Collected data

────

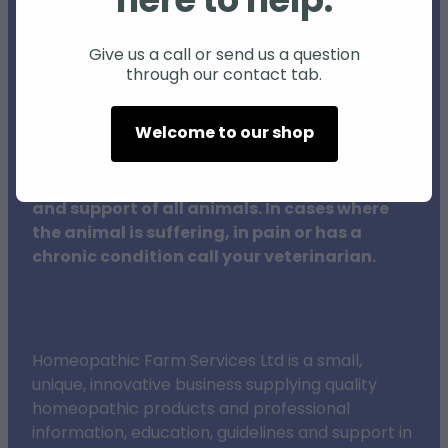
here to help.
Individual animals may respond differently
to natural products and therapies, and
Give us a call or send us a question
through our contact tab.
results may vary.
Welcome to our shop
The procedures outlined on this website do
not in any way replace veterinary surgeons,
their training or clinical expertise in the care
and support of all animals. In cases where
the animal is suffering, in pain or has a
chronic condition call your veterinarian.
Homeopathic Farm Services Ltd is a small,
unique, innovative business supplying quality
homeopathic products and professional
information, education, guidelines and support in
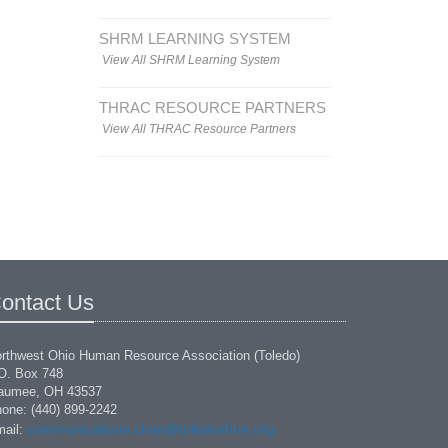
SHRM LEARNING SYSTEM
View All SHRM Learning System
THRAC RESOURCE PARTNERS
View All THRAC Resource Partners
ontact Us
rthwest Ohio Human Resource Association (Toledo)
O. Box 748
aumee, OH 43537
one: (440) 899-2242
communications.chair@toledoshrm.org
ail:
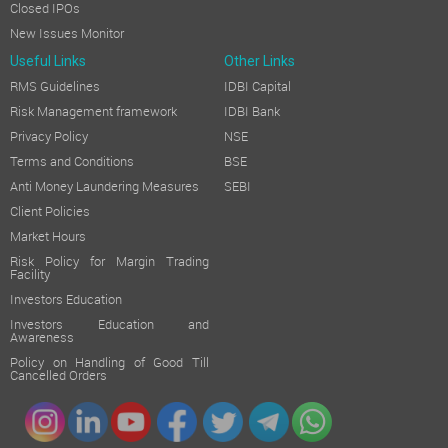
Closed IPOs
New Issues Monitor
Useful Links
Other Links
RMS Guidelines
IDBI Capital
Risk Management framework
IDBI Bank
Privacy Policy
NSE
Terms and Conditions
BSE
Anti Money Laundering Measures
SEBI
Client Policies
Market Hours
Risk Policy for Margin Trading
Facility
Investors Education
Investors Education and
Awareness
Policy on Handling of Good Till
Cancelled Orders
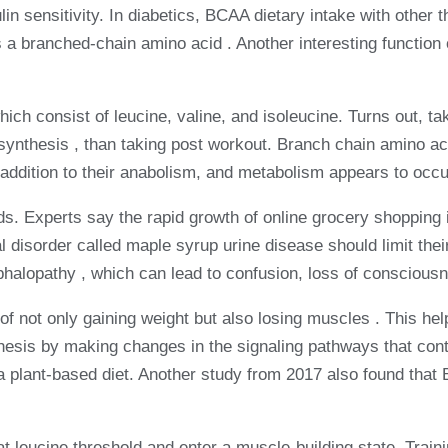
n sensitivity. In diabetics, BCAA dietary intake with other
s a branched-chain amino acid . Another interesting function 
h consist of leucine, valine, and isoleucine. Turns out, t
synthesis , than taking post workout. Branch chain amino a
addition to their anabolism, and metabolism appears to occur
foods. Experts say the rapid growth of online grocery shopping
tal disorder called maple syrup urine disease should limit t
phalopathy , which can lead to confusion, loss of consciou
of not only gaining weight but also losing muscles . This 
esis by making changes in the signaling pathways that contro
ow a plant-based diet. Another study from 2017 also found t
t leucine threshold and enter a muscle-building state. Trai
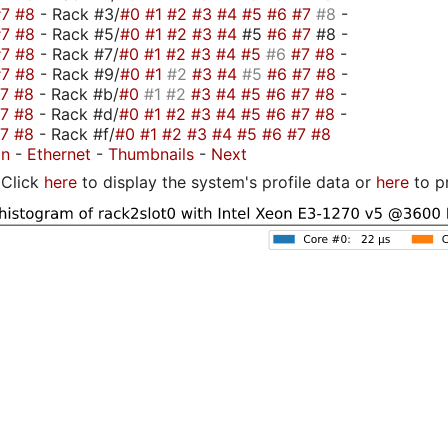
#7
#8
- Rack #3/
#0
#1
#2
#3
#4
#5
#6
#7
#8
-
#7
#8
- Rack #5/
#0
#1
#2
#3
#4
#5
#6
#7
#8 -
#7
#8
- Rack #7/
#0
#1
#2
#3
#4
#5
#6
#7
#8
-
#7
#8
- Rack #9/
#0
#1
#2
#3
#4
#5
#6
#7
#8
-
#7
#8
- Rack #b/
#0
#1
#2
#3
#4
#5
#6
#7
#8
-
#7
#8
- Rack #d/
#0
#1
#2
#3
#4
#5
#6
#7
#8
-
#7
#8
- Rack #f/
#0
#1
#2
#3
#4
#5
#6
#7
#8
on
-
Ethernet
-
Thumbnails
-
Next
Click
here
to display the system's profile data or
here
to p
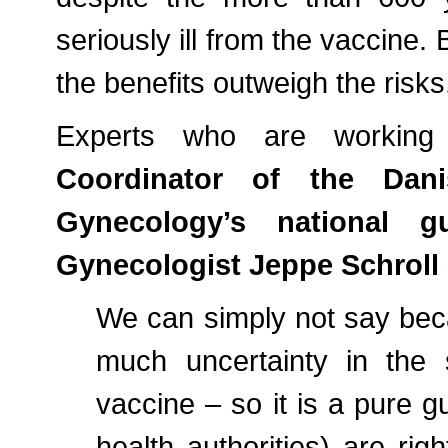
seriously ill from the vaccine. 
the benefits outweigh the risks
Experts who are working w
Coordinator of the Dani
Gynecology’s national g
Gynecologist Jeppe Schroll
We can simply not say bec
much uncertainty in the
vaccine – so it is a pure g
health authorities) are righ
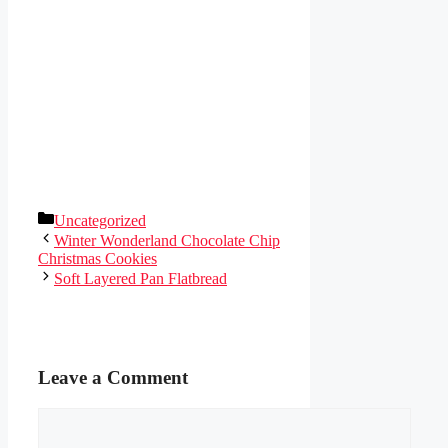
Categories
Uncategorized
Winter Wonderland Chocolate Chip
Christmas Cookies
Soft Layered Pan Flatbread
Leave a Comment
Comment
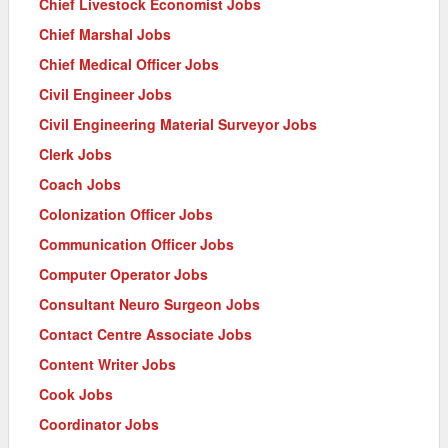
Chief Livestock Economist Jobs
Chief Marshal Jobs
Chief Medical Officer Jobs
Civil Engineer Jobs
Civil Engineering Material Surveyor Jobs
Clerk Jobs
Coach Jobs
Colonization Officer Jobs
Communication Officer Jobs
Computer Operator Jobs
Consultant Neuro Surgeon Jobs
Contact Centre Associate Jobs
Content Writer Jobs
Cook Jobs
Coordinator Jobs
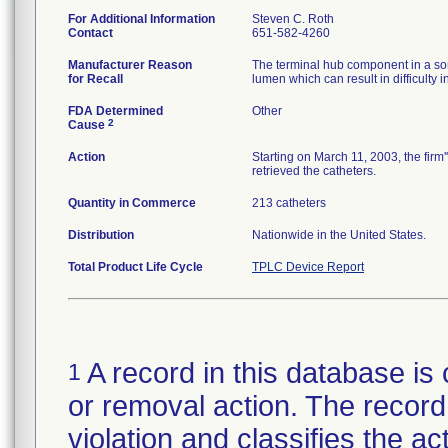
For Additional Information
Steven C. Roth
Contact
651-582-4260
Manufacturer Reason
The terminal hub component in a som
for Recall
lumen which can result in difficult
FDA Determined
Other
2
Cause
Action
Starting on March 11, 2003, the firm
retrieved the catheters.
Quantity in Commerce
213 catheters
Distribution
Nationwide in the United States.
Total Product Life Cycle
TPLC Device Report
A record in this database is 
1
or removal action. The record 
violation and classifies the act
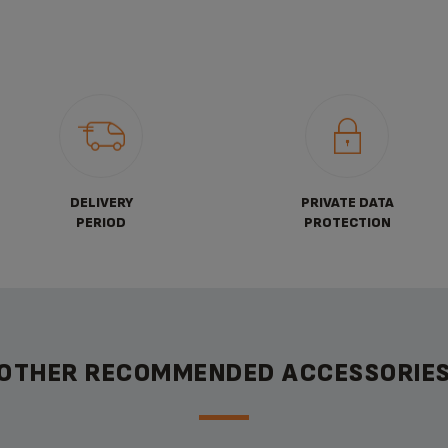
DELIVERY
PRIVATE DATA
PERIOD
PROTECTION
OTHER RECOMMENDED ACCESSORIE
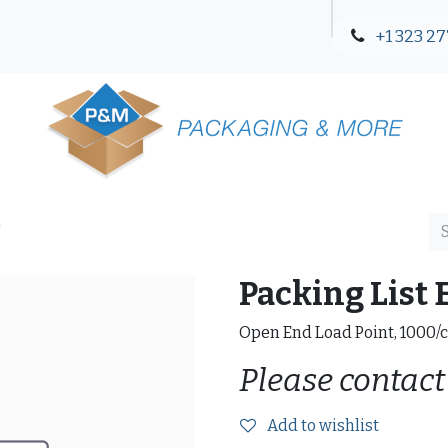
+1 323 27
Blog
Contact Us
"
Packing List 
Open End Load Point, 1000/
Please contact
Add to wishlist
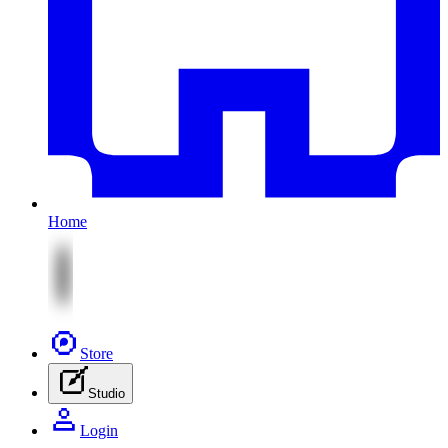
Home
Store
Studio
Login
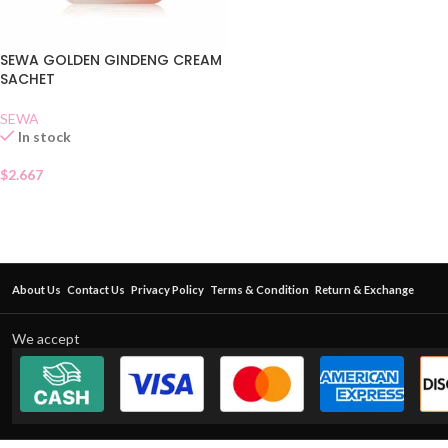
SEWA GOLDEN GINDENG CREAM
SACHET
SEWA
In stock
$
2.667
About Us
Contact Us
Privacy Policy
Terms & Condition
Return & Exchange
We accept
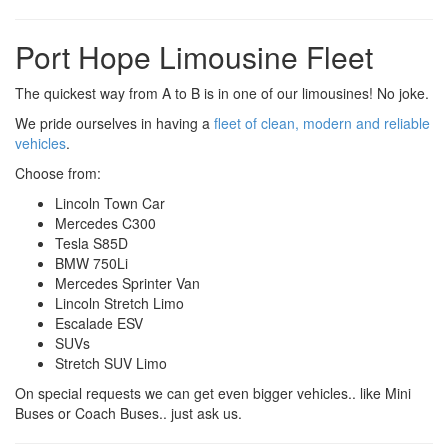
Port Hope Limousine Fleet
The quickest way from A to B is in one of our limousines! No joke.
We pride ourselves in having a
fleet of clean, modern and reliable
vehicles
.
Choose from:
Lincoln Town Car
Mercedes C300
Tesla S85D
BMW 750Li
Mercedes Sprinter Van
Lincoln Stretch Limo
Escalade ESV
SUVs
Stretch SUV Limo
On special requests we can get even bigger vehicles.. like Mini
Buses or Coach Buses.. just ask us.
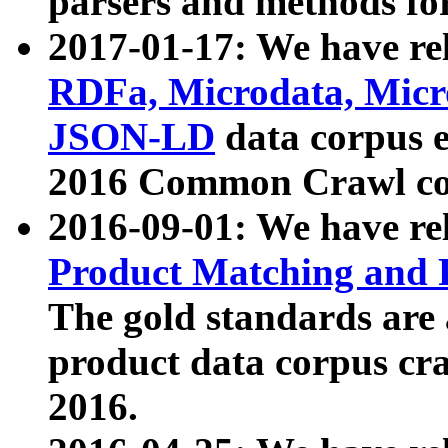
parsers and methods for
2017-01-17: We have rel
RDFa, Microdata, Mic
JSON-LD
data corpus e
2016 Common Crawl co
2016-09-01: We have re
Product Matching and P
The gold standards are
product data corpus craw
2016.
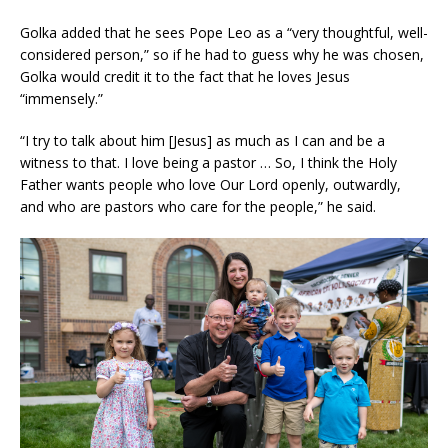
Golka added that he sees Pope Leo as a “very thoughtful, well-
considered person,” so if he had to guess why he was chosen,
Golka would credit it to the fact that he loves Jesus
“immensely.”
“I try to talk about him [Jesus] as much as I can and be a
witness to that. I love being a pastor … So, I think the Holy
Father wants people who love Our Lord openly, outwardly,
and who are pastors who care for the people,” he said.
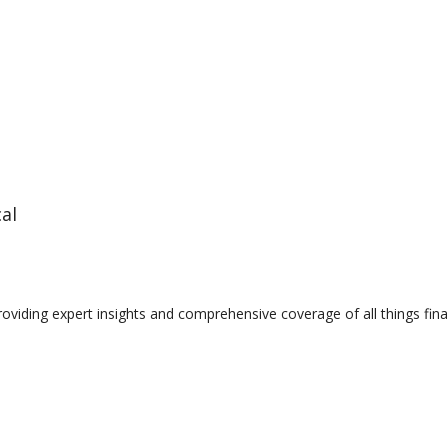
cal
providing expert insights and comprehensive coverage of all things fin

────

* **What you are asked to do**
Give a verbatim transcription of the entries, leaving out the pictures.

* **Exercise answer**
here to help.
Individual animals may respond differently
to natural products and therapies, and
Give us a call or send us a question
through our contact tab.
results may vary.
Welcome to our shop
The procedures outlined on this website do
not in any way replace veterinary surgeons,
their training or clinical expertise in the care
and support of all animals. In cases where
the animal is suffering, in pain or has a
chronic condition call your veterinarian.
Homeopathic Farm Services Ltd is a small,
unique, innovative business supplying quality
homeopathic products and professional
information, education, guidelines and support in
SHRM LEARNING SYSTEM
View All SHRM Learning System
THRAC RESOURCE PARTNERS
View All THRAC Resource Partners
ontact Us
rthwest Ohio Human Resource Association (Toledo)
O. Box 748
aumee, OH 43537
one: (440) 899-2242
communications.chair@toledoshrm.org
ail:
Closed IPOs
New Issues Monitor
Useful Links
Other Links
RMS Guidelines
IDBI Capital
Risk Management framework
IDBI Bank
Privacy Policy
NSE
Terms and Conditions
BSE
Anti Money Laundering Measures
SEBI
Client Policies
Market Hours
Risk Policy for Margin Trading
Facility
Investors Education
Investors Education and
Awareness
Policy on Handling of Good Till
Cancelled Orders
n sensitivity. In diabetics, BCAA dietary intake with other
s a branched-chain amino acid . Another interesting function 
h consist of leucine, valine, and isoleucine. Turns out, t
synthesis , than taking post workout. Branch chain amino a
addition to their anabolism, and metabolism appears to occur
foods. Experts say the rapid growth of online grocery shopping
tal disorder called maple syrup urine disease should limit t
phalopathy , which can lead to confusion, loss of consciou
of not only gaining weight but also losing muscles . This 
esis by making changes in the signaling pathways that contro
ow a plant-based diet. Another study from 2017 also found t
t leucine threshold and enter a muscle-building state. Trai
#7
#8
- Rack #3/
#0
#1
#2
#3
#4
#5
#6
#7
#8
-
#7
#8
- Rack #5/
#0
#1
#2
#3
#4
#5
#6
#7
#8 -
#7
#8
- Rack #7/
#0
#1
#2
#3
#4
#5
#6
#7
#8
-
#7
#8
- Rack #9/
#0
#1
#2
#3
#4
#5
#6
#7
#8
-
#7
#8
- Rack #b/
#0
#1
#2
#3
#4
#5
#6
#7
#8
-
#7
#8
- Rack #d/
#0
#1
#2
#3
#4
#5
#6
#7
#8
-
#7
#8
- Rack #f/
#0
#1
#2
#3
#4
#5
#6
#7
#8
on
-
Ethernet
-
Thumbnails
-
Next
Click
here
to display the system's profile data or
here
to p
seriously ill from the vaccine. 
the benefits outweigh the risks
Experts who are working w
Coordinator of the Dani
Gynecology’s national g
Gynecologist Jeppe Schroll
We can simply not say bec
much uncertainty in the
vaccine – so it is a pure g
health authorities) are righ
Categories
Uncategorized
Winter Wonderland Chocolate Chip
Christmas Cookies
Soft Layered Pan Flatbread
Leave a Comment
Comment
Chief Livestock Economist Jobs
Chief Marshal Jobs
Chief Medical Officer Jobs
Civil Engineer Jobs
Civil Engineering Material Surveyor Jobs
Clerk Jobs
Coach Jobs
Colonization Officer Jobs
Communication Officer Jobs
Computer Operator Jobs
Consultant Neuro Surgeon Jobs
Contact Centre Associate Jobs
Content Writer Jobs
Cook Jobs
Coordinator Jobs
For Additional Information
Steven C. Roth
Contact
651-582-4260
Manufacturer Reason
The terminal hub component in a som
for Recall
lumen which can result in difficult
FDA Determined
Other
2
Cause
Action
Starting on March 11, 2003, the firm
retrieved the catheters.
Quantity in Commerce
213 catheters
Distribution
Nationwide in the United States.
Total Product Life Cycle
TPLC Device Report
A record in this database is 
1
or removal action. The record 
violation and classifies the act
DELIVERY
PRIVATE DATA
PERIOD
PROTECTION
OTHER RECOMMENDED ACCESSORIE
+1 323 27
Blog
Contact Us
"
Packing List 
Open End Load Point, 1000/
Please contact
Add to wishlist
Home
Store
Studio
Login
SEWA GOLDEN GINDENG CREAM
SACHET
SEWA
In stock
$
2.667
About Us
Contact Us
Privacy Policy
Terms & Condition
Return & Exchange
We accept
Port Hope Limousine Fleet
The quickest way from A to B is in one of our limousines! No joke.
We pride ourselves in having a
fleet of clean, modern and reliable
vehicles
.
Choose from:
Lincoln Town Car
Mercedes C300
Tesla S85D
BMW 750Li
Mercedes Sprinter Van
Lincoln Stretch Limo
Escalade ESV
SUVs
Stretch SUV Limo
On special requests we can get even bigger vehicles.. like Mini
Buses or Coach Buses.. just ask us.
parsers and methods for
2017-01-17: We have rel
RDFa, Microdata, Mic
JSON-LD
data corpus e
2016 Common Crawl co
2016-09-01: We have re
Product Matching and P
The gold standards are
product data corpus craw
2016.
Golka added that he sees Pope Leo as a “very thoughtful, well-
considered person,” so if he had to guess why he was chosen,
Golka would credit it to the fact that he loves Jesus
“immensely.”
“I try to talk about him [Jesus] as much as I can and be a
witness to that. I love being a pastor … So, I think the Holy
Father wants people who love Our Lord openly, outwardly,
and who are pastors who care for the people,” he said.
cal
providing expert insights and comprehensive coverage of all things fin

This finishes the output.